National Grid Electricity Transmission (NGET) has signed innovation partnerships with six UK universities that are set to help decarbonise the electricity system in Great Britain and accelerate progress towards net zero.
Researchers, analysts and academics from Cardiff, Edinburgh, Exeter, Manchester, Southampton and Strathclyde Universities will partner with NGET colleagues on projects across a wide range of areas related to NGET’s work maintaining the electricity network in Great Britain.
Nicola Todd, Head of Strategy and Innovation at National Grid Electricity Transmission, commented on the announcement: “Innovation will be crucial in helping to achieve a safe, resilient and decarbonised electricity system.
“Collaborations such as these will enable us to move faster and further, unlocking new technologies, processes and systems that will make our network cleaner, at the same time as driving costs down for consumers.”
The partnerships, which cover the five year period of the RIIO-2 price control from 2021 to 2026, will help to enable the transition to a cleaner electricity system through knowledge-sharing and creation of a culture of innovation, both between NGET and individual universities and as an entire collective.

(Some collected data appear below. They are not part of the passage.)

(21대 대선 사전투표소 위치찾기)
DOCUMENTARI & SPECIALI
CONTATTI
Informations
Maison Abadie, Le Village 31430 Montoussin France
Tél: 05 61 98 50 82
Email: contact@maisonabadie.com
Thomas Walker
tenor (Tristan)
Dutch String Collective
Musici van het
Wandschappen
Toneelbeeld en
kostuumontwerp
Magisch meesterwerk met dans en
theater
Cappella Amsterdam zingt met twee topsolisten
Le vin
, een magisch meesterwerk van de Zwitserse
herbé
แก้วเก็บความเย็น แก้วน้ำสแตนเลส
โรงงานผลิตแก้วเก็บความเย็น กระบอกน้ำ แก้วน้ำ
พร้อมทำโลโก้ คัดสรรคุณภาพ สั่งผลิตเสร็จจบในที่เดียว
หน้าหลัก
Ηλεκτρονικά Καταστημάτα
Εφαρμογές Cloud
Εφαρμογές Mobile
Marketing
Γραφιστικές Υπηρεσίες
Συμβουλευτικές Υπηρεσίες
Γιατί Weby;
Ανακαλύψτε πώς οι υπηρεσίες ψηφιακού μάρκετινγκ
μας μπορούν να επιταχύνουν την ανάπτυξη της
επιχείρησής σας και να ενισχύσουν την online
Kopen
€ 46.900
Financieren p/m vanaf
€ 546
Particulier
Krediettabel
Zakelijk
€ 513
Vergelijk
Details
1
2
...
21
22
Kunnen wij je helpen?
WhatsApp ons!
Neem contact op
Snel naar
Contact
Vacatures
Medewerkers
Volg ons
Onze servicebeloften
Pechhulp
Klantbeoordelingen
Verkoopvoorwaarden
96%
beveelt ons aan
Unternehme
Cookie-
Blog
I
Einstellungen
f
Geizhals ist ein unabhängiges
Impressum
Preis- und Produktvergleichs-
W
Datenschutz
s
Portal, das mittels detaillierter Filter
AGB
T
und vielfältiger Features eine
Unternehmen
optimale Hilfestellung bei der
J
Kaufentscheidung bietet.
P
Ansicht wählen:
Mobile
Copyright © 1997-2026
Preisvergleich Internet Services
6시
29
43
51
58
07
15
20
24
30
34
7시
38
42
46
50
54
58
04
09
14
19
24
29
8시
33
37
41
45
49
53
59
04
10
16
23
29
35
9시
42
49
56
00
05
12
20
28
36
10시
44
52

The collaborations will also focus on innovative new approaches to NGET’s day-to-day management of the network, calling on the knowledge and expertise of the universities to ensure a continued focus on resilience and security of supply.
Other focus areas include low emissions technologies and new power electronics applications, as well as increasing the digitalisation of the power system, using artificial intelligence and data management and analysis.

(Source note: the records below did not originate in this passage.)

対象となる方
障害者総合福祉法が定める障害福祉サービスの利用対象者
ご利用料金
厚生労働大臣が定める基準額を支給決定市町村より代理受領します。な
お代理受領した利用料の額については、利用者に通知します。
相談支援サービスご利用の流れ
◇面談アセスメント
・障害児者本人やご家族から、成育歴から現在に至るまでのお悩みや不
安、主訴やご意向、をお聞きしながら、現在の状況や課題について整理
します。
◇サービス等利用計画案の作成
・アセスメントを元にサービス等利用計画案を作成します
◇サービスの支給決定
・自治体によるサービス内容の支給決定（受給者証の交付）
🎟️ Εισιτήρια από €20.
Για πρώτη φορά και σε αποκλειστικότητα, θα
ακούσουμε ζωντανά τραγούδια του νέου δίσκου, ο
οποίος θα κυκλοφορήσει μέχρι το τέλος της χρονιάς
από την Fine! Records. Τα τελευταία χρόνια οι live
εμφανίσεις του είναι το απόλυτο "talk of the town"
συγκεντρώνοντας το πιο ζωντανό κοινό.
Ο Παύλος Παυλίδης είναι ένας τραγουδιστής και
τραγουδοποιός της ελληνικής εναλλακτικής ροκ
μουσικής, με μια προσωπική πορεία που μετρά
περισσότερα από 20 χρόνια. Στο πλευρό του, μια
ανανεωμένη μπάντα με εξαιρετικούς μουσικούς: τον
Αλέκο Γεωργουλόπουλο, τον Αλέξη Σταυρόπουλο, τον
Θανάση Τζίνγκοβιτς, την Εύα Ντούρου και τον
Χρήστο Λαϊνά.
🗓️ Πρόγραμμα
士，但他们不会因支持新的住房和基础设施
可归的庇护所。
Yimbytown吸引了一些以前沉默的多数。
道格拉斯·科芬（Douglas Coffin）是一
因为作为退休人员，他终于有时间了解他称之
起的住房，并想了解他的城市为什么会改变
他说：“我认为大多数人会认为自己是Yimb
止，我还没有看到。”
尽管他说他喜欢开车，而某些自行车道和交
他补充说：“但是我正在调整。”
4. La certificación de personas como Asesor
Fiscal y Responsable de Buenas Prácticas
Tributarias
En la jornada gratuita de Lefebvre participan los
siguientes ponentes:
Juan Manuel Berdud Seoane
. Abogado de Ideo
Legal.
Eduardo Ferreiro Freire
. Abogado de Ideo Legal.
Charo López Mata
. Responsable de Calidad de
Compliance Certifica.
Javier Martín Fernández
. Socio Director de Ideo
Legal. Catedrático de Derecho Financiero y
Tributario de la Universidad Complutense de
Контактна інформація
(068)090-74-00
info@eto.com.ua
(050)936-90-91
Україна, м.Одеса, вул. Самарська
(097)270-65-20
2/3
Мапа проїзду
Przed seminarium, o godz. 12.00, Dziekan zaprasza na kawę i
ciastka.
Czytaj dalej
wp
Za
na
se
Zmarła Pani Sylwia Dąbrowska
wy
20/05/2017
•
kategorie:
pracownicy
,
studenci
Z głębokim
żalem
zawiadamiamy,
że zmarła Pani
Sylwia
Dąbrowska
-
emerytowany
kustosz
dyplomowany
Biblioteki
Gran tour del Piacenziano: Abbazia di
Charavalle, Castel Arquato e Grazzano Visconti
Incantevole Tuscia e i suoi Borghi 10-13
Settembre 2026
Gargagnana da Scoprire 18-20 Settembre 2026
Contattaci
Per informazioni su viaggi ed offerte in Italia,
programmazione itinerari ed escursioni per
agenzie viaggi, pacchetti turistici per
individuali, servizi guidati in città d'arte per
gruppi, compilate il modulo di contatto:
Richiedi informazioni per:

Professor Gareth Harrison, Deputy Head of School of Engineering in the University of Edinburgh, one of the participating universities, commented: “The University of Edinburgh is delighted to be joining the National Grid Innovation Framework at what is an exciting and pivotal time for the UK electricity supply industry.
“We regard this as a tribute to the Universities history of inter-disciplinary, energy research and an opportunity to apply this to some of the big engineering challenges of our time.
“The University is looking forward to sharing and developing its expertise on power system modelling, power electronics, energy system decarbonisation, and Net-zero.”